Pop culture obsessives writing for the pop culture obsessed.
Pop culture obsessives writing for the pop culture obsessed.

David Ayer’s gory Fury delivers cheap shocks

Illustration for article titled David Ayer’s gory Fury delivers cheap shocks

David Ayer’s gruesome World War II flick Fury aims to do for the Greatest Generation what his previous films have done for the LAPD and DEA, painting the crew of an M4 Sherman tank as cruel and crooked soldiers on the front line of a war against an evil greater than themselves. In Ayer Land, good is a fragile and irrelevant thing; what matters is camaraderie and the struggle of bad against evil. “Ideals are peaceful, history is violent,” says the tank’s commander, Wardaddy (Brad Pitt).
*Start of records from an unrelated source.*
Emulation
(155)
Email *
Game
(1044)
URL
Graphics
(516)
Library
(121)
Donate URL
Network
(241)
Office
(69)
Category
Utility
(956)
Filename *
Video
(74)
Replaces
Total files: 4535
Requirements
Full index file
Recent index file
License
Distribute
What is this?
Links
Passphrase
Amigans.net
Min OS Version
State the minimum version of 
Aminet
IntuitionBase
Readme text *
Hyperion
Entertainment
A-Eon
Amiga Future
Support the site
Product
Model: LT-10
It’s April 1945, and he and his crew of Neanderthals—Coon-Ass (Jon Bernthal), Gordo (Michael Peña), and Bible (Shia LaBeouf)—are tearing through the muddy countryside of Germany, slitting throats, killing prisoners, and forcing their way into the homes of local women.

It’s all very Peckinpah—or at least it could be, if Ayer had any sense of poetry. (The closest he gets here is the recurring motif of a white horse, wandering the battlefield.) Ayer is devoted to the very ’70s idea that a violent film has to be about the efficacy of violence, but he always comes to same relativist conclusion; his world is black and gray, which isn’t all that different from black and white. When it all comes down to it, “History is violent” isn’t much of a foundation for a movie—unless, of course, a filmmaker’s primary goal is to provide cheap shocks, which Fury delivers in spades: blown-off heads; corpses flattened into the mud; a soldier, engulfed in flames, shooting himself in the head; Wardaddy’s crew killing child soldiers and then driving down a country road strung with the corpses of civilians; men blown open by grenades; wounded soldiers yawping out Wilhelm Screams as they get crushed under the treads of a tank.
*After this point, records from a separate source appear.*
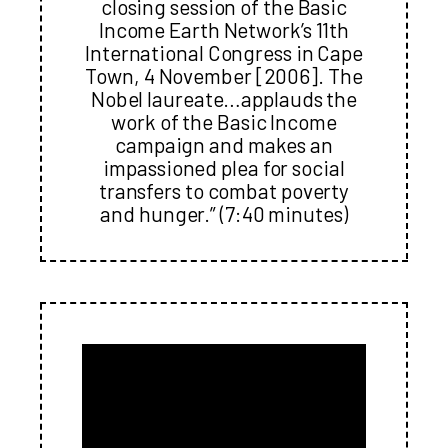
closing session of the Basic
Income Earth Network’s 11th
International Congress in Cape
Town, 4 November [2006]. The
Nobel laureate…applauds the
work of the Basic Income
campaign and makes an
impassioned plea for social
transfers to combat poverty
and hunger.” (7:40 minutes)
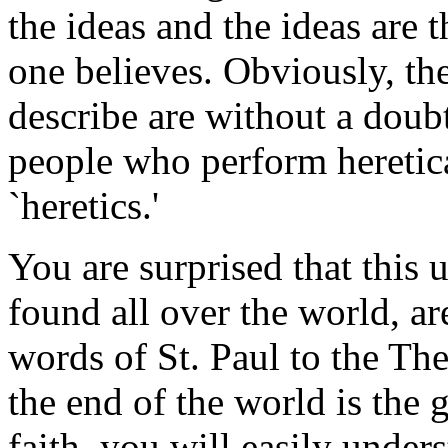
the ideas and the ideas are 
one believes. Obviously, th
describe are without a doub
people who perform heretica
`heretics.'
You are surprised that this 
found all over the world, a
words of St. Paul to the Thes
the end of the world is the 
faith, you will easily under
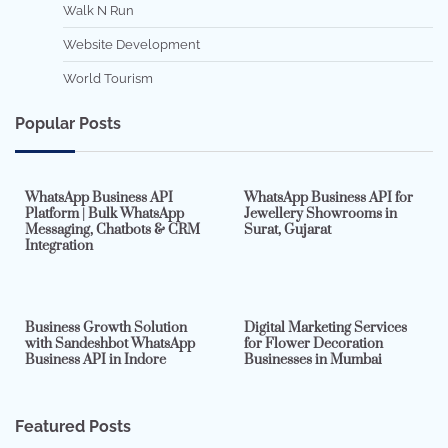
Walk N Run
Website Development
World Tourism
Popular Posts
7 min read
0
5 min read
0
WhatsApp Business API
WhatsApp Business API for
Platform | Bulk WhatsApp
Jewellery Showrooms in
Messaging, Chatbots & CRM
Surat, Gujarat
Integration
2 min read
0
4 min read
0
Business Growth Solution
Digital Marketing Services
with Sandeshbot WhatsApp
for Flower Decoration
Business API in Indore
Businesses in Mumbai
Featured Posts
Borrowing a page from his own script for Training Day, Ayer confines the action to a 24-hour period, during which virginal, Hemingway-reading Army typist Norman (Logan Lerman) finds himself abruptly transferred into Wardaddy’s crew and gets to learn firsthand about what terrible people real men are. (His first task: wiping his predecessor’s brains off the interior of the tank using a bucket of water and a rag.) Skirmish by skirmish, Norman is initiated into the cult of the tank, which revolves around Wardaddy and his Plexiglas-handled M1917 revolvers. Their mantra is “Best job I ever had”; by the end of the movie, one gets the sense Norman believes it, but not why.

One can’t help but admire Ayer’s commitment to showing the ugliness of the most mythologized of all wars, just as one can’t help feeling disappointed that Ayer treats the ugliness as an end in and of itself. Seeing American soldiers execute prisoners is about as edifying as seeing a cop take bribes. At least the gore is convincing.